Come spiega Massimo Crivelli, vicedirettore dell’Unione Sarda, il caso si protrae ormai da alcuni anni. Quello di oggi a Palermo sarà il processo in primo grado, al seguito del quale ci sarà sicuramente un appello. Le imputazioni al vicepremier sono molto pesanti, soprattutto quella di sequestro di persona. La motonave di Open Arms, che si è costituita parte civile nel processo, è rimasta al largo per venti giorni. Alcuni migranti sono sbarcati prima degli altri, specialmente i minori, e le persone a bordo hanno ricevuto delle visite mediche.

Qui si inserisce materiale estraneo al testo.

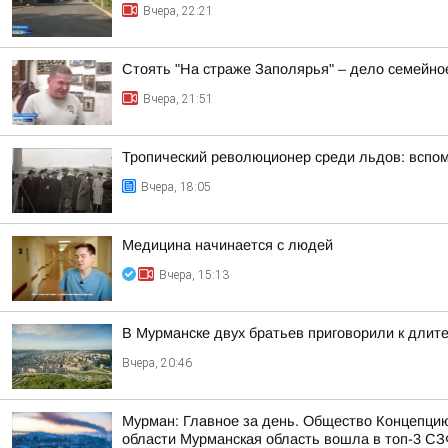
Вчера, 22:21
Стоять "На страже Заполярья" – дело семейно
Вчера, 21:51
Тропический революционер среди льдов: вспо
Вчера, 18:05
Медицина начинается с людей
Вчера, 15:13
В Мурманске двух братьев приговорили к длит
Вчера, 20:46
Мурман: Главное за день. Общество Концепци
области Мурманская область вошла в топ-3 СЗФ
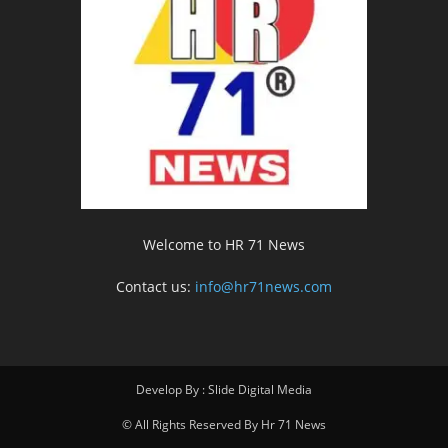
Welcome to HR 71 News
Contact us:
info@hr71news.com
Develop By : Slide Digital Media
© All Rights Reserved By Hr 71 News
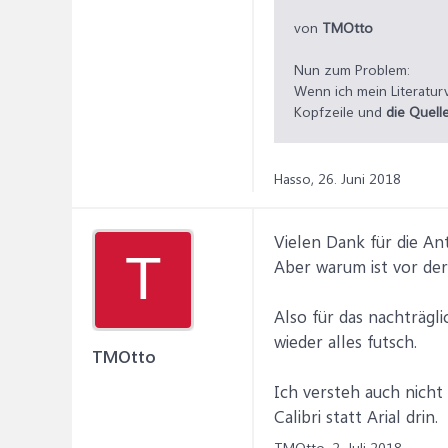
von
TMOtto
Nun zum Problem:
Wenn ich mein Literaturve
Kopfzeile und
die Quell
Hasso,
26. Juni 2018
Vielen Dank für die An
T
Aber warum ist vor der
Also für das nachträgli
wieder alles futsch.
TMOtto
Ich versteh auch nicht
Calibri statt Arial drin.
TMOtto,
2. Juli 2018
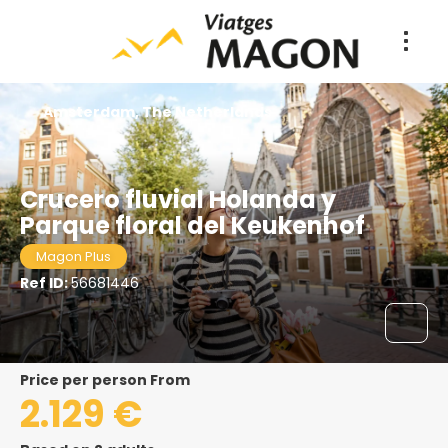
Amsterdam, The Netherlands
Crucero fluvial Holanda y
Parque floral del Keukenhof
Magon Plus
Ref ID:
56681446
price per person From
2.129 €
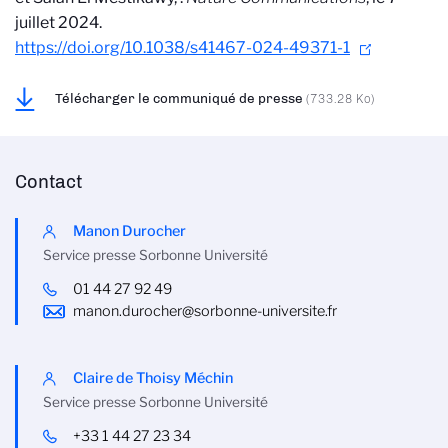
juillet 2024.
https://doi.org/10.1038/s41467-024-49371-1
Télécharger le communiqué de presse
(733.28 Ko)
Contact
Manon Durocher
Service presse Sorbonne Université
01 44 27 92 49
manon.durocher@sorbonne-universite.fr
Claire de Thoisy Méchin
Service presse Sorbonne Université
+33 1 44 27 23 34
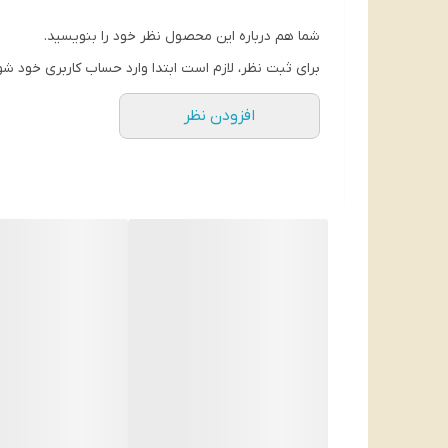
شما هم درباره این محصول نظر خود را بنویسید.
برای ثبت نظر، لازم است ابتدا وارد حساب کاربری خود شو
افزودن نظر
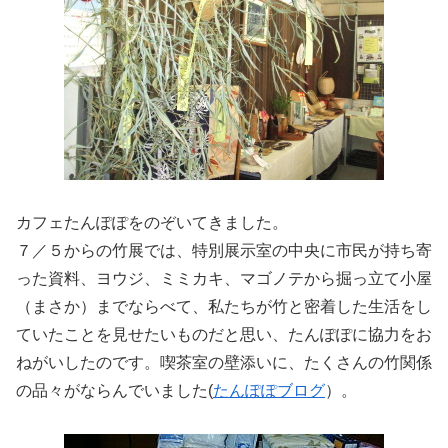
カフェたんぽぽをのぞいてきました。
７／５からの竹展では、特別展示室の中央に市民が持ち寄
った資料、ヨウジ、ミミカキ、マゴノテから掘っ立て小屋
（まさか）までならべて、私たちが竹と密着した生活をし
ていたことを見せたいものだと思い、たんぽぽに協力をお
ねがいしたのです。喫茶室の壁添いに、たくさんの竹関係
の品々がならんでいました(
たんぽぽブログ
）。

Dietro al processo “Open Arms” c’è anche una questione politica. Salvini oltre ad essere stato Ministro dell’Interno all’epoca dei fatti, durante il cosiddetto governo giallo-verde, guidato da Giuseppe Conte; adesso è il vicepremier e anche il Ministro dei Trasporti. In più, si tratta del segretario della Lega, e di uno degli esponenti principali del centrodestra, fazione che storicamente porta avanti un conflitto con la magistratura.
Matteo Salvini (Dal profilo Facebook di Salvini)
Nei processi che riguardano esponenti della politica, più che negli altri, è fondamentale attenersi ai fatti. Salvini sostiene di aver applicato un decreto governativo (emanato dal Consiglio dei Ministri di cui faceva parte) con cui faceva gli interessi del Paese. Per l’accusa, in questi casi vanno applicate le norme comunitarie, che rappresentano un regolamento superiore. Recentemente, le norme comunitarie sono state messe in discussione a livello europeo, ma allora non era così.
La sentenza del Tribunale di Palermo, arriverà questa sera alle 18:00 e si potrebbe riflettere sulla politica, anche a livello del Governo. Alcuni sostengono che Salvini si trovi in una situazione “win win”: trarrebbe un vantaggio sia con l’assoluzione che con la condanna. L’assoluzione rappresenterebbe per il vicepremier una vittoria personale: tuttavia, come ha dichiarato Massimo Vercelli, la condanna giustificherebbe un comportamento da martire, alimentando la polemica contro le toghe rosse.